SelangorTV
- Country: Malaysia
- Headquarters: Shah Alam, Selangor, Malaysia

Programming
- Picture format: 1080i HDTV (downscaled to 16:9 576i for the SDTV feed)

Ownership
- Owner: Media Selangor Sdn Bhd (Subsidiary of Menteri Besar Selangor Incorporated)

History
- Launched: 2008

Links
- Website: selangortv.my

Availability

Streaming media

= SelangorTV =

Malaysian television channel

SelangorTV is a Malaysian online streaming TV Channel owned by the State Government of Selangor, through its State-owned enterprise Menteri Besar Selangor Incorporated subsidiary – Media Selangor Sdn Bhd. It began operation in 2008. SelangorTV was formed by the State Government because the Federal Government would not allow them to use Federal Government TV channels to deliver information or news about the state government of Selangor to the people.

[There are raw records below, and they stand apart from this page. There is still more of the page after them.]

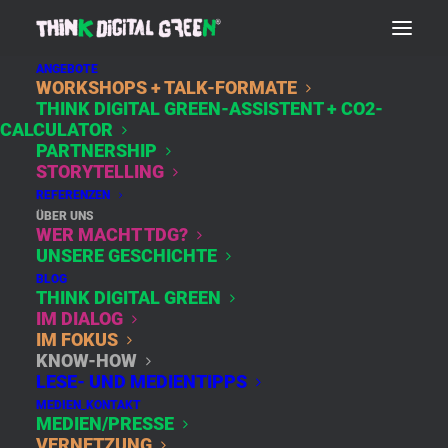
ANGEBOTE
WORKSHOPS + TALK-FORMATE
THINK DIGITAL GREEN-ASSISTENT + CO2-
CALCULATOR
UNSERE GESCHICHTE
PARTNERSHIP
STORYTELLING
WIE THINK DIGITAL
REFERENZEN
GREEN ZU LEBEN
ÜBER UNS
WER MACHT TDG?
BEGANN
UNSERE GESCHICHTE
BLOG
THINK DIGITAL GREEN
So wie bei den Bio-Äpfeln müsste es sein
IM DIALOG
IM FOKUS
Noch schnell ein paar Äpfel einpacken. Susanne
KNOW-HOW
LESE- UND MEDIENTIPPS
steht vor den Kisten im Obstregal. Die gelb-roten
MEDIEN_KONTAKT
sehen saftig aus. Bevor sie zugreift, liest sie das
MEDIEN/PRESSE
Schild. Herkunft: Südamerika. Wieso das? Jetzt
VERNETZUNG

Because the channel does not have a license from the Federal government to broadcast terrestrial or satellite TV, SelangorTV is currently only available via the internet at Selangorku website. The main broadcast language is Bahasa Melayu and the channel features a variety of programme's including talkshows, short dramas, news, and documentaries. It is viewable 24 hours a day.

Anyhow, after the transfer of power of Federal Government in 2018, it is now a listed Selangor media at the official website of Department of Information Malaysia.